Closed gabrielbalan closed 7 months ago

gabrielbalan commented 1 year ago

java.util.UUID#timestamp() only works for version 1 UUIDs.

It would be nice to have similar functionality for version 6 UUIDs. E.g. a static method in TimeBasedReorderedGenerator, something along the lines of

public static long timestamp(UUID uuid)
{
    assert(uuid.version()==6);
    return ((uuid.getMostSignificantBits()>>>4) & ~0xFFF) | (uuid.getMostSignificantBits()&0xFFF);
}

Better yet, a static method in UUIDUtil that returns the number of millis since unix epoch for versions 1, 6 and 7 UUIDs.

thank you very much Gabriel

cowtowncoder commented 1 year ago

I don't think this belongs in generator, however, there is class UUIDUtil where helper method(s) could be added.

Calculation for version 1 is bit more complicated due to odd "100 nanoseconds as unit" part but technically doable.

I'd be happy to help with a PR if anyone is interested in adding this.

gabrielbalan commented 1 year ago

Thank you for the quick reply.

Calculation for version 1 is bit more complicated due to odd "100 nanoseconds as unit" part but technically doable. Not sure I understand.

I would expect that for version 1, one could just use java.util.UUID#timestamp() .

As for going from "100s of nanos since gregorian epoch" to "millis since unix epoch", how about this:

(timestamp - UUIDTimer.kClockOffset)/10_000;

cowtowncoder commented 1 year ago

If I read Javadocs for UUID#timestamp() correctly:

The 60 bit timestamp value is constructed from the time_low, time_mid, and time_hi fields of this UUID. The resulting timestamp is measured in 100-nanosecond units since midnight, October 15, 1582 UTC. 

it does NOT give value comparable to System.currentTimeMillis() but the raw 100-nsec-unit value?

This is fine, of course, UUIDUtil could/should have two methods: one for "raw" timestamp (in whatever base, units, version uses), and another "normalized" for "milliseconds since 1970-01-01/Z". Latter usually more relevant but presumably former too.

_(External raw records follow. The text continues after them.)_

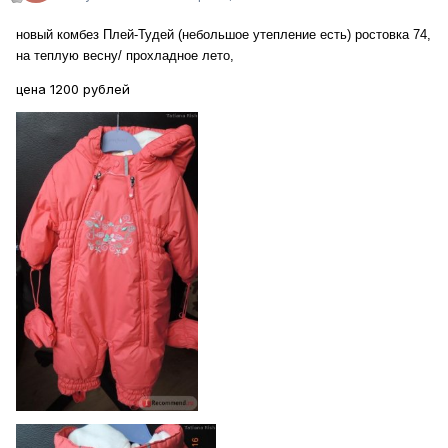
новый комбез Плей-Тудей (небольшое утепление есть) ростовка 74,
на теплую весну/ прохладное лето,
цена 1200 рублей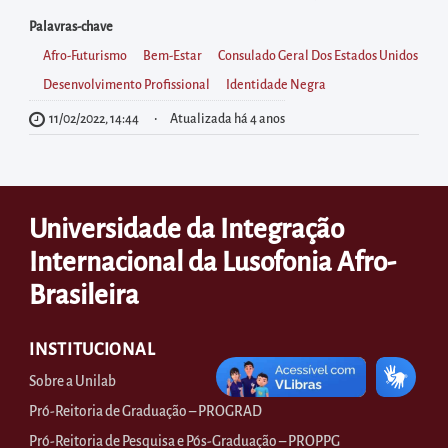
diretamente
à
Palavras-chave
área
Afro-Futurismo
Bem-Estar
Consulado Geral Dos Estados Unidos
para
Desenvolvimento Profissional
Identidade Negra
realizar
11/02/2022, 14:44
Atualizada há 4 anos
buscas
internas
Acessar
Universidade da Integração
diretamente
Internacional da Lusofonia Afro-
as
Brasileira
informações
postas
no
INSTITUCIONAL
rodapé
Sobre a Unilab
Pró-Reitoria de Graduação – PROGRAD
Pró-Reitoria de Pesquisa e Pós-Graduação – PROPPG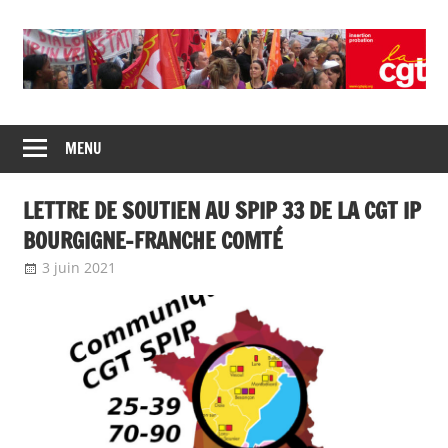
Skip
to
content
Union
CGT
de
MENU
insertion
syndicats
CGT
probation
LETTRE DE SOUTIEN AU SPIP 33 DE LA CGT IP
insertion
probation
BOURGIGNE-FRANCHE COMTÉ
3 juin 2021
delfabsar
Communiqué local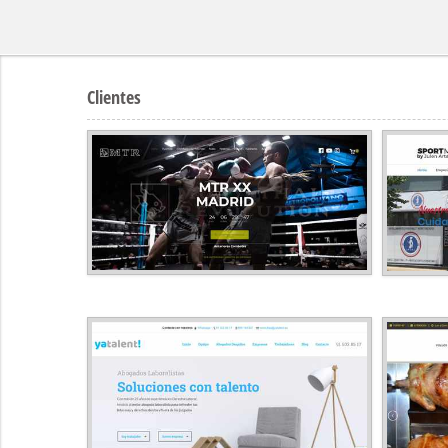
Clientes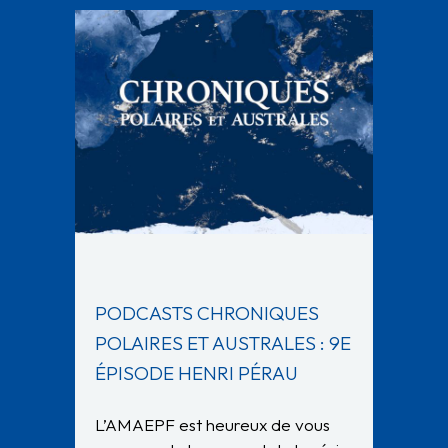
PODCASTS CHRONIQUES
POLAIRES ET AUSTRALES : 9E
ÉPISODE HENRI PÉRAU
L’AMAEPF est heureux de vous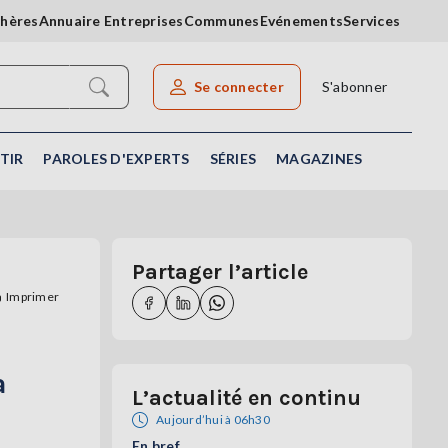
chères
Annuaire Entreprises
Communes
Evénements
Services
Se connecter
S'abonner
Rechercher un article
TIR
PAROLES D'EXPERTS
SÉRIES
MAGAZINES
Partager l’article
Imprimer
a
L’actualité en continu
Aujourd’hui à 06h30
En bref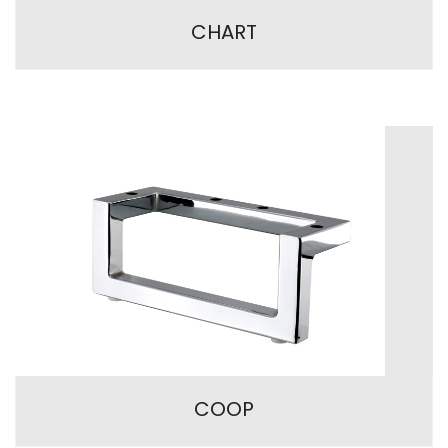
CHART
COOP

Then there are questions of what to do with ones that have no timestamp; either return 0L, use Optional<Long> return type, or throw exception.

gabrielbalan commented 1 year ago

Hi, thank you for taking the time.

Right, UUID.timestamp() shuffles the MSB of UUIDv1 and returns the number of "100-nanosecond units since midnight, October 15, 1582 UTC." (lets call that gregorian epoch)

So my original ask was for the equivalent of UUID.timestamp() for UUIDv6. That's why I used the term timestamp.

But ultimately I want the milliseconds since unix epoch, for which it seems the conversion is:

(timestamp - UUIDTimer.kClockOffset)/10_000;

I don't really need the "100-nanosecond units since gregorian epoch", I only asked for it because UUIDv1 and UUIDv6 have different conversions from MSB to "100-nanosecond units since gregorian epoch", and then the same conversion from that to "millis since unix epoch".

Then there are questions of what to do with ones that have no timestamp; either return 0L, use Optional return type, or throw exception.

my 2c: UUID.timestamp() throws UnsupportedOperationException. If only for this reason I would do the same.

cowtowncoder commented 1 year ago

Sounds good. If anyone has time and interest to work on this, I'm happy to help getting it done.